Katherine Carns
! TW !
They always said . . .
that it would hit you out of nowhere. That when the time came there was nothing you could do, nothing you could say. I never believed in such rubbish. Who were they to tell me I couldn’t change it? Who were they to keep me stuck where I was, unchanging and unfeeling? So I jumped. And I failed.
They warned me of the consequences, and I did not listen. I never felt the need to listen to their rambling. Now I wish I had listened closer. I wish I knew what to expect after. I wish I knew how to find something within me face it head on, give myself a running start, but I don’t, and my feet feel fixed in place here at the top of the world. Memories of my past failure holds tight to the last bit of me it can find. This time. This time it will be different.
The wind pushes hard against my back and I reveal in its warmth. It wraps around me like a blanket, encasing me in safety and comfort. All too soon it leaves me again. Instinctively, my hands reach out after it, as though my soul yearns to follow. Spreading my fingers wide, my arm still outstretched, I watch the sun set from between my fingers. It shines confidently through the gaps in beams of auburn light. Looking to the sky I can see where the glow of the setting sun reaches into the shade of night as it overtakes the sky. The two mix together, swirling and creating stunning hues of golds and lilacs, crimsons and blues. Color has never looked this vibrant before. A single star peeks out from above me in the sky. It winks at me as if it means to give me encouragement or assurance of some kind.
My attention is drawn to the ground and its city below. Sirens bellow beneath me and I watch the world whiz past. A stray cloud dances between us, as if to filter my view, setting me apart from the earth and I start to feel disconnected from it all. Wisps of my hair flow in front of my eyes as the wind greets me once more, more gently this time. Closing my eyes, I smile and take a deep breath, holding it until the wind passes me by. I let it out as if saying goodbye for the final time.
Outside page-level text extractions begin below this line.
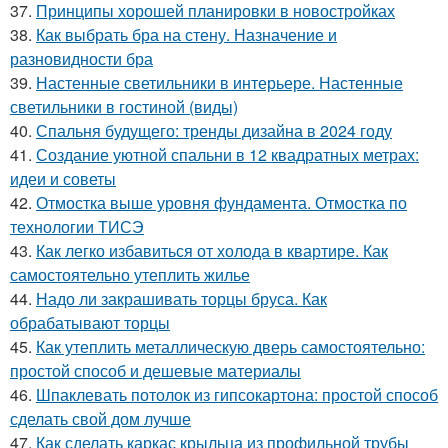
37.
Принципы хорошей планировки в новостройках
38.
Как выбрать бра на стену. Назначение и
разновидности бра
39.
Настенные светильники в интерьере. Настенные
светильники в гостиной (виды)
40.
Спальня будущего: тренды дизайна в 2024 году
41.
Создание уютной спальни в 12 квадратных метрах:
идеи и советы
42.
Отмостка выше уровня фундамента. Отмостка по
технологии ТИСЭ
43.
Как легко избавиться от холода в квартире. Как
самостоятельно утеплить жилье
44.
Надо ли закрашивать торцы бруса. Как
обрабатывают торцы
45.
Как утеплить металлическую дверь самостоятельно:
простой способ и дешевые материалы
46.
Шпаклевать потолок из гипсокартона: простой способ
сделать свой дом лучше
47.
Как сделать каркас крыльца из профильной трубы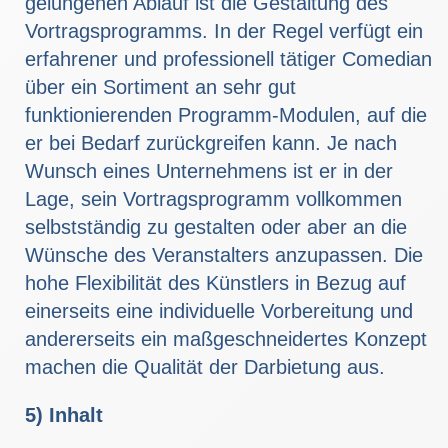
gelungenen Ablauf ist die Gestaltung des
Vortragsprogramms. In der Regel verfügt ein
erfahrener und professionell tätiger Comedian
über ein Sortiment an sehr gut
funktionierenden Programm-Modulen, auf die
er bei Bedarf zurückgreifen kann. Je nach
Wunsch eines Unternehmens ist er in der
Lage, sein Vortragsprogramm vollkommen
selbstständig zu gestalten oder aber an die
Wünsche des Veranstalters anzupassen. Die
hohe Flexibilität des Künstlers in Bezug auf
einerseits eine individuelle Vorbereitung und
andererseits ein maßgeschneidertes Konzept
machen die Qualität der Darbietung aus.
5) Inhalt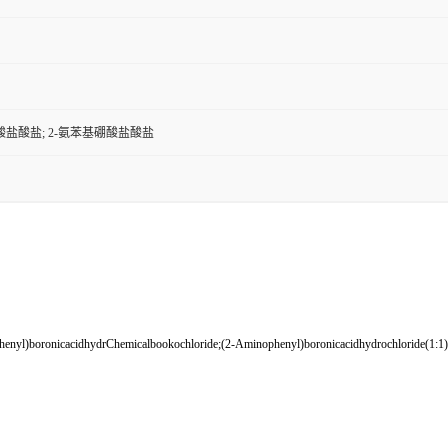
酸盐酸盐; 2-氨苯基硼酸盐酸盐
)boronicacidhydrChemicalbookochloride;(2-Aminophenyl)boronicacidhydrochloride(1:1);2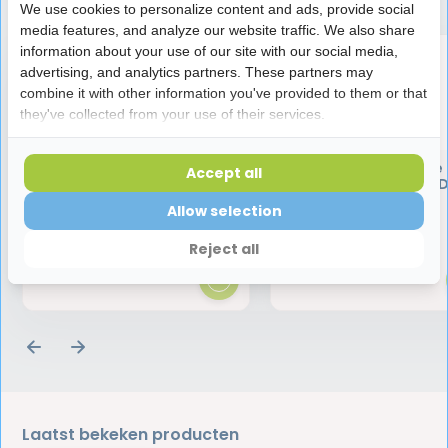
We use cookies to personalize content and ads, provide social
media features, and analyze our website traffic. We also share
information about your use of our site with our social media,
advertising, and analytics partners. These partners may
combine it with other information you've provided to them or that
they've collected from your use of their services.
GUM Soft-Picks Advanced
GUM Elektrische
Accept all
Regular/Medium | Oude
Tandenborstel Sonic D
Variant
Wit
Allow selection
3,50
9,45
4,50
Reject all
Laatst bekeken producten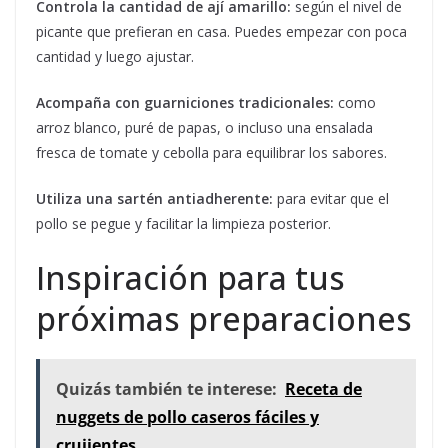
Controla la cantidad de ají amarillo:
según el nivel de
picante que prefieran en casa. Puedes empezar con poca
cantidad y luego ajustar.
Acompaña con guarniciones tradicionales:
como
arroz blanco, puré de papas, o incluso una ensalada
fresca de tomate y cebolla para equilibrar los sabores.
Utiliza una sartén antiadherente:
para evitar que el
pollo se pegue y facilitar la limpieza posterior.
Inspiración para tus
próximas preparaciones
Quizás también te interese:
Receta de
nuggets de pollo caseros fáciles y
crujientes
And then I feel it, the surge that comes and goes as it pleases, not stopping to knock on the door before entering. Today I welcome it and it feels strange, as if it has been absent too long, like a part of me had gone missing. Still, I am wary of it. I worry what it will lead to and what happens when my feet finally move. I try and imagine what comes next, creating a scene in my head that will surely come to pass if only I allow my feet to become unbound. I can feel it swell within me and I know that at its peak I must let go. That it needs to be now, or I will lose my resolution that had got me this far. Fortunately, my fear that I will return to the unchanging, unfeeling city beneath me is greater than that of the surge.
I wait, feeling it build and build until I sense it cresting over like a wave just before crashing into itself. With a shaky breath I release my feet from their stubborn hold, and I jump once more.
It’s a familiar sense of your stomach falling out from under you, but this time it spreads through my veins and resonates in my ears. The wind hisses angrily. It stings my face, trying desperately to catch me. My skin tingles almost as if vibrating and the ringing in my ears grows louder.
I close my eyes and watch the last auburn rays of sunlight fall dark behind my eyelids. I see nothing but static. I feel the world shift around me. When I open my eyes again, I am not falling this time, but flying.